▸ Task brief
Images should be omitted while the rest of the data is duplicated exactly.

▸ Exercise data
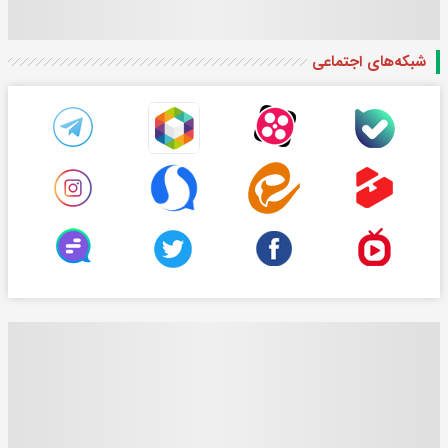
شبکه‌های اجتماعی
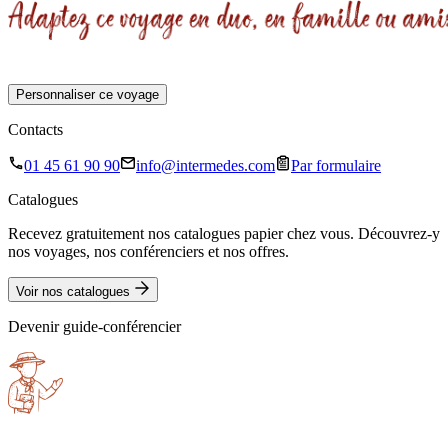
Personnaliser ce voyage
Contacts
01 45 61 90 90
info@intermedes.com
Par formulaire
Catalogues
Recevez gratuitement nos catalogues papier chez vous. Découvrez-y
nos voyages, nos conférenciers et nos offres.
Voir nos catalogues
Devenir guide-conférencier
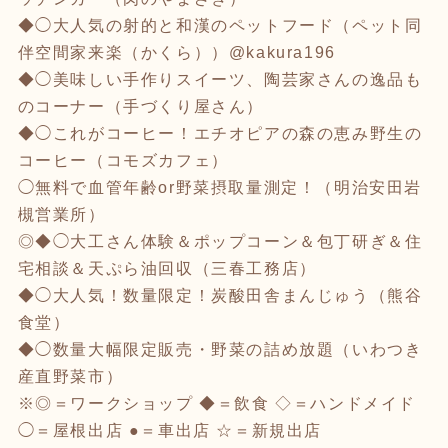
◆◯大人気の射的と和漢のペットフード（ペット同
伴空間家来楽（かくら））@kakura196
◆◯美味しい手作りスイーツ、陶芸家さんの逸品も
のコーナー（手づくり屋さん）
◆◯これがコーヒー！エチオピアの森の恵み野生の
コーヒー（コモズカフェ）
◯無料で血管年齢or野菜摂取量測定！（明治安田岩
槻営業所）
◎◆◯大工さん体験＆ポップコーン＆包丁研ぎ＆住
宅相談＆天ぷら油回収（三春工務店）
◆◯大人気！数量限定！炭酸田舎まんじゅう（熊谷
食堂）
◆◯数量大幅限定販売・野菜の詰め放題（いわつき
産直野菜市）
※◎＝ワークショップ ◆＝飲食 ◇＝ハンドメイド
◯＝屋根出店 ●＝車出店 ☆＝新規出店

▸ Answer to this task
شبکه‌های اجتماعی
Personnaliser ce voyage
Contacts
01 45 61 90 90
info@intermedes.com
Par formulaire
Catalogues
Recevez gratuitement nos catalogues papier chez vous. Découvrez-y
nos voyages, nos conférenciers et nos offres.
Voir nos catalogues
Devenir guide-conférencier
◆◯大人気の射的と和漢のペットフード（ペット同
伴空間家来楽（かくら））@kakura196
◆◯美味しい手作りスイーツ、陶芸家さんの逸品も
のコーナー（手づくり屋さん）
◆◯これがコーヒー！エチオピアの森の恵み野生の
コーヒー（コモズカフェ）
◯無料で血管年齢or野菜摂取量測定！（明治安田岩
槻営業所）
◎◆◯大工さん体験＆ポップコーン＆包丁研ぎ＆住
宅相談＆天ぷら油回収（三春工務店）
◆◯大人気！数量限定！炭酸田舎まんじゅう（熊谷
食堂）
◆◯数量大幅限定販売・野菜の詰め放題（いわつき
産直野菜市）
※◎＝ワークショップ ◆＝飲食 ◇＝ハンドメイド
◯＝屋根出店 ●＝車出店 ☆＝新規出店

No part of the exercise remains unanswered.